Animal behavior-A A +A
Friday, February 15, 2013
LOLONG is dead and he has become a hero and adopted son. The largest saltwater crocodile in captivity in the world expired a year and five months after being captured in September 2011, and speculations are that it was due to infections caused by a swallowed nylon cord.
Yet another magnificent creature done in by the mundane; and if we are to enlist literature, Lolong’s story could probably qualify as a tragedy “describing a conflict between the protagonist and a superior force and having a sorrowful or disastrous conclusion that elicits pity or terror” (Merriam-Webster).
Human lives are very intertwined with animals. We rely on them to feed us, work for us, keep us company and even intercede for us. It isn’t a surprise that we sometimes tend to view or depict animals in human-like terms. One need only check the Internet to find evidence of anthropomorphism: dogs dressed in apparel and resembling their owners, cats engaged in cute poses, horses that can do tricks -- the list grows. We even use animal behavior to characterize and explain ours – think about the idioms that pepper our daily conversation (parang unggoy kung umakyat; mala-isdang nasa tubig kung uminom ng alak; parang paro-paro na dumadapo sa maraming bulaklak kung manligaw, etc.)
Environmentalists and animal lovers protest the negative image attached to crocodiles. Humans have generally feared crocodiles, viewing them as rapacious and preying on other animals and humans in vulnerable conditions. An apex species, crocodiles have also inspired awe and there are many cultures that celebrate them.
Crocodiles have not been spared and become a device to depict unsavory human behavior (buwaya ang taong iyan). One joke goes that in the Philippines instead of two there are four crocodile species – the saltwater (Crocodylus porosus), the freshwater (Crocodylus mindorensis), the chocolate boys (Crocodylus chocolatus), and those in Congress (Crocodylus congresus). The latter two categories refer to members of the public sector engaged in graft and corruption – traffic enforcers who extorted money from motorists (at one time they wore brown uniforms and were called the chocolate boys); and legislators who, because they did more scamming than legislating, were also called congressmen.
These views blithely ignore the fact that crocodiles like many animals are victims of the degradation of the environment due to human activity. Habitat loss due to logging and other encroachments, and pollution have threatened and continue to threaten animals like crocodiles.
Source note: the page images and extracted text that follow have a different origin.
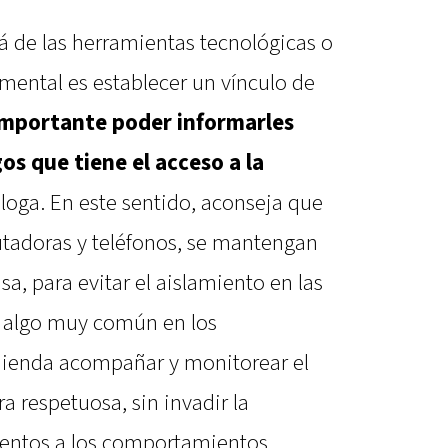
á de las herramientas tecnológicas o
damental es establecer un vínculo de
mportante poder informarles
gos que tiene el acceso a la
cóloga. En este sentido, aconseja que
tadoras y teléfonos, se mantengan
a, para evitar el aislamiento en las
, algo muy común en los
ienda acompañar y monitorear el
a respetuosa, sin invadir la
atentos a los comportamientos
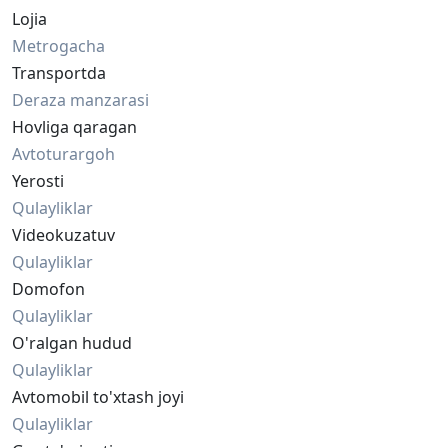
Lojia
Metrogacha
Transportda
Deraza manzarasi
Hovliga qaragan
Avtoturargoh
Yerosti
Qulayliklar
Videokuzatuv
Qulayliklar
Domofon
Qulayliklar
O'ralgan hudud
Qulayliklar
Avtomobil to'xtash joyi
Qulayliklar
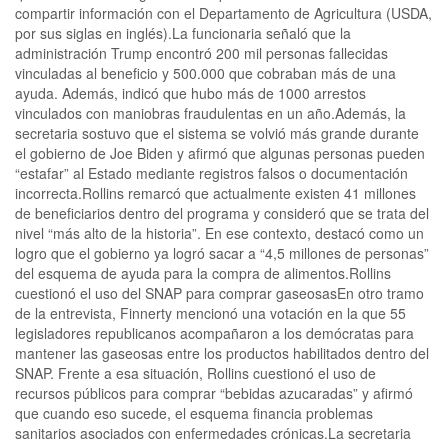
compartir información con el Departamento de Agricultura (USDA,
por sus siglas en inglés).La funcionaria señaló que la
administración Trump encontró 200 mil personas fallecidas
vinculadas al beneficio y 500.000 que cobraban más de una
ayuda. Además, indicó que hubo más de 1000 arrestos
vinculados con maniobras fraudulentas en un año.Además, la
secretaria sostuvo que el sistema se volvió más grande durante
el gobierno de Joe Biden y afirmó que algunas personas pueden
“estafar” al Estado mediante registros falsos o documentación
incorrecta.Rollins remarcó que actualmente existen 41 millones
de beneficiarios dentro del programa y consideró que se trata del
nivel “más alto de la historia”. En ese contexto, destacó como un
logro que el gobierno ya logró sacar a “4,5 millones de personas”
del esquema de ayuda para la compra de alimentos.Rollins
cuestionó el uso del SNAP para comprar gaseosasEn otro tramo
de la entrevista, Finnerty mencionó una votación en la que 55
legisladores republicanos acompañaron a los demócratas para
mantener las gaseosas entre los productos habilitados dentro del
SNAP. Frente a esa situación, Rollins cuestionó el uso de
recursos públicos para comprar “bebidas azucaradas” y afirmó
que cuando eso sucede, el esquema financia problemas
sanitarios asociados con enfermedades crónicas.La secretaria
In some cases they are captured in bids to protect and/or entertain humans.
Was this not the case with Lolong? A huge crocodile was believed to have been responsible for the series of unexplained deaths of animals and people in the Agusan Marsh. This led to the hunt and eventual capture of the 6.17-meter reptile. But apparently because an animal’s capture can be a human being’s commerce, Lolong was soon set up at the Bunawan Eco-Park and Research Center, was declared a record-holder and became a source of tourism revenue.
And now perhaps in a belated act of contrition the Bunawan local government has agreed to issue an ordinance declaring Lolong a hero for “bringing prestige to the town”. Perhaps overcome by emotion, the Mayor has even been reported to regard the reptile “as a son”. In death, Lolong was further appropriated to symbolize the country’s efforts at conservation.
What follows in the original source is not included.